Larry McMurtry finds a happy ending in Hollywood

BY TIM RUTTEN

BY TIM RUTTEN

Los Angeles Times

"HOLLYWOOD: A THIRD MEMOIR"

By Larry McMurtry

Simon & Schuster

146 pages, $24

In 1941, the visionary German dramatist and poet Bertolt Brecht, newly arrived in Los Angeles, where he hoped to make his fortune as a screenwriter, wrote these lines:

Every morning, to earn my bread,

I go to the market, where lies are bought.

Hopefully

I join the ranks of the sellers.

"Hollywood: A Third Memoir" is the distinguished writer Larry McMurtry's delightfully episodic account of his long, profitable and generally rather enjoyable engagement with the movie industry -- or, to borrow Brecht's phrase, his time among the sellers. The subtitle notwithstanding -- and a writer this accomplished with a Pulitzer and an Oscar to his credit is entitled to call his work whatever he damn well pleases -- McMurtry's 44th book might better have been styled Hollywood sketches. It's less a fully realized third volume of his memoirs than it is a series of terrific vignettes, some less than a page in length.
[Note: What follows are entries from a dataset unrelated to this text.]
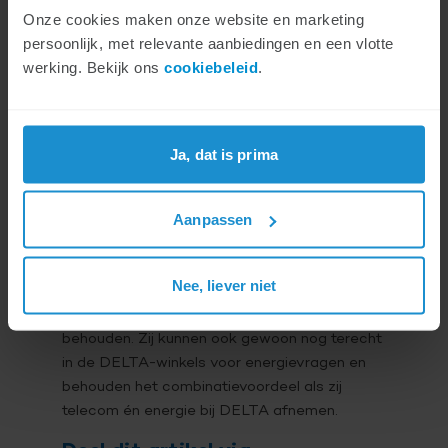
windpark op zee bouwen. Het bedrijf is al
Onze cookies maken onze website en marketing
actief in Zeeland met een windpark in
persoonlijk, met relevante aanbiedingen en een vlotte
Zeeuws-Vlaanderen, en neemt de stroom af
werking. Bekijk ons
cookiebeleid
.
van één van de grootste Nederlandse
zonneparken in Middelburg.
Ja, dat is prima
Combivoordeel blijft voor
klanten
Aanpassen
De medewerkers van DELTA Energie blijven
Nee, liever niet
werkzaam in het kantoor in Middelburg. Voor
klanten blijven de huidige contracten
behouden. Zij kunnen ook gewoon nog terecht
in de DELTA-winkels voor energievragen en
behouden het combinatievoordeel als zij
telecom én energie bij DELTA afnemen.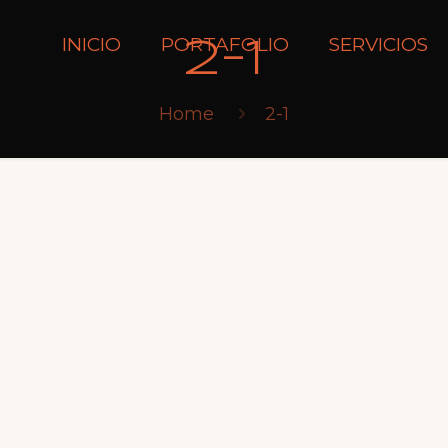
INICIO
PORTAFOLIO
SERVICIOS
2-1
Home
2-1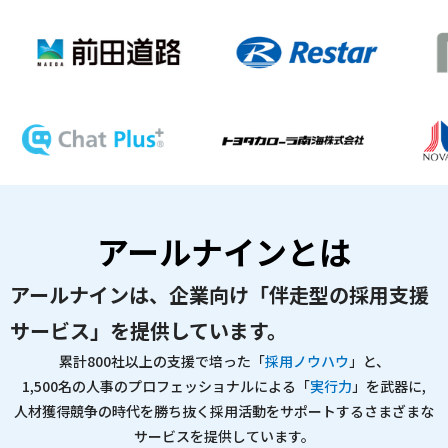
アールナインとは
アールナインは、企業向け「伴走型の採用支援
サービス」を提供しています。
累計800社以上の支援で培った「
採用ノウハウ
」と、
1,500名の人事のプロフェッショナルによる「
実行力
」を武器に,
人材獲得競争の時代を勝ち抜く採用活動をサポートするさまざまな
サービスを提供しています。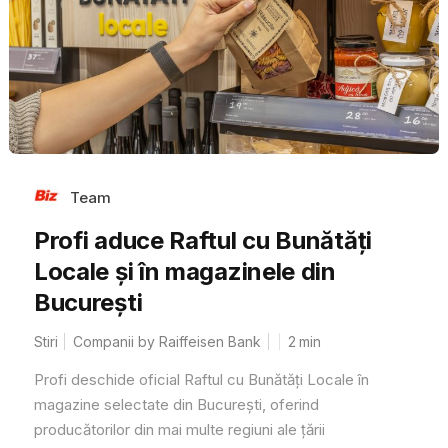
Team
Profi aduce Raftul cu Bunătăți
Locale și în magazinele din
București
Stiri
Companii by Raiffeisen Bank
2
min
Profi deschide oficial Raftul cu Bunătăți Locale în
magazine selectate din București, oferind
producătorilor din mai multe regiuni ale țării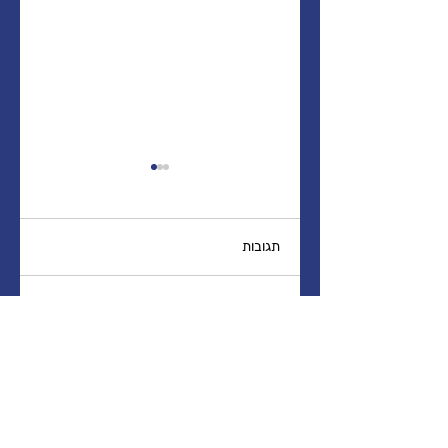
תגובות
הורות בזמן קורונה
כתיבת תגובה...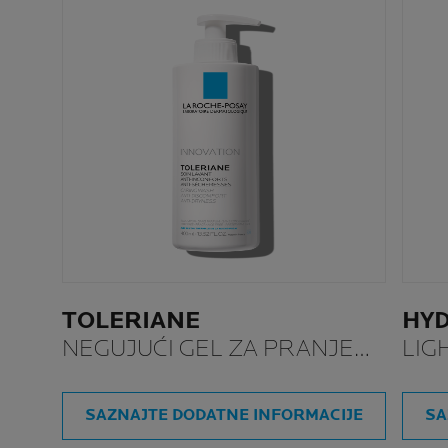
TOLERIANE
HY
NEGUJUĆI GEL ZA PRANJE
LIG
LICA
SAZNAJTE DODATNE INFORMACIJE
SA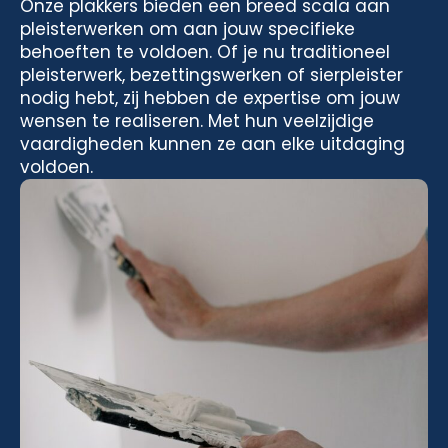
Onze plakkers bieden een breed scala aan
pleisterwerken om aan jouw specifieke
behoeften te voldoen. Of je nu traditioneel
pleisterwerk, bezettingswerken of sierpleister
nodig hebt, zij hebben de expertise om jouw
wensen te realiseren. Met hun veelzijdige
vaardigheden kunnen ze aan elke uitdaging
voldoen.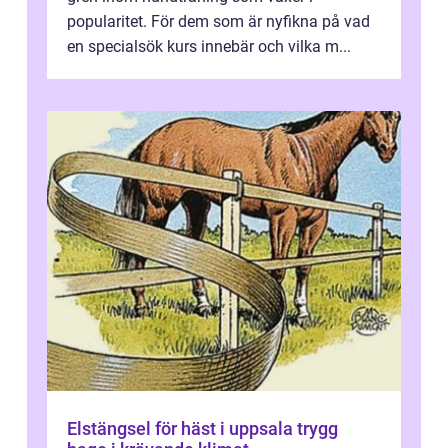
popularitet. För dem som är nyfikna på vad
en specialsök kurs innebär och vilka m...
Elstängsel för häst i uppsala trygg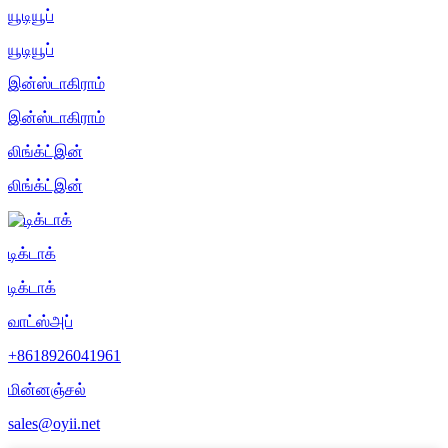
யூடியூப்
யூடியூப்
இன்ஸ்டாகிராம்
இன்ஸ்டாகிராம்
லிங்க்ட்இன்
லிங்க்ட்இன்
டிக்டாக்
டிக்டாக்
வாட்ஸ்அப்
+8618926041961
மின்னஞ்சல்
sales@oyii.net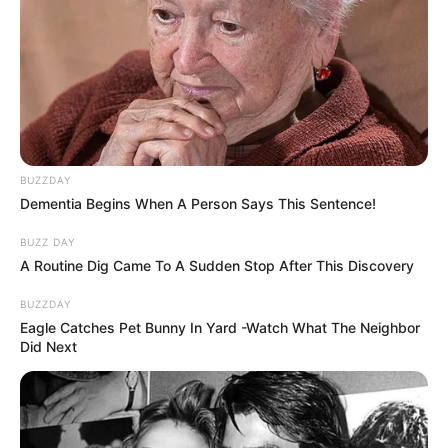
BUZZDAY
Dementia Begins When A Person Says This Sentence!
BUZZ DAY
A Routine Dig Came To A Sudden Stop After This Discovery
BUZZDAY
Eagle Catches Pet Bunny In Yard -Watch What The Neighbor
Did Next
Whatever the form, we're reminded that fine American writing is always reliant on storytelling and that McMurtry stands among our best not only because of his uncanny ability to compress a cogent narrative arc, but also because his eye for the moving detail is infallible.

The standard-issue storyline of literary writers in Hollywood casts the industry as a kind of celluloid Moloch into whose flaming maw talent is cast for no better purpose than ritual sacrifice. Sift through the ashes and something more complex emerges. To start with, there's nothing unique about the way -- or, for that matter, the reasons -- Hollywood consumes writers. A financially distressed Henry James, after all, spent most of the 1890s churning out eminently forgettable but remunerative dramas for the stages of London's West End, which was to that era's theater what the industry is to today's cinema. More recently, the late film historian Tom Dardis has pointed out that William Faulkner survived the war years entirely on checks from Warner Bros.

F. Scott Fitzgerald, the prototype for all great writers ruined in Hollywood, was heavily in debt and living off of handouts from his agent and editor when he landed his first screenwriting contract in the 1930s.

McMurtry's engagement with the film business has been similarly profitable. The unexpected sale of his novel "Horseman, Pass By" -- made into the 1963 movie "Hud" -- brought him $10,000 in 1962, enough to escape teaching world literature to bored kids from the oil patch at Texas Christian University.

McMurtry's memoir is filled with glittering names, engaging anecdotes -- life how intimidating it is to be Barbra Streisand's doubles partner at tennis -- and shrewd observation.

His description of walking Hollywood Boulevard alone after winning the Oscar for "Brokeback Mountain" is the book's climax and highlight.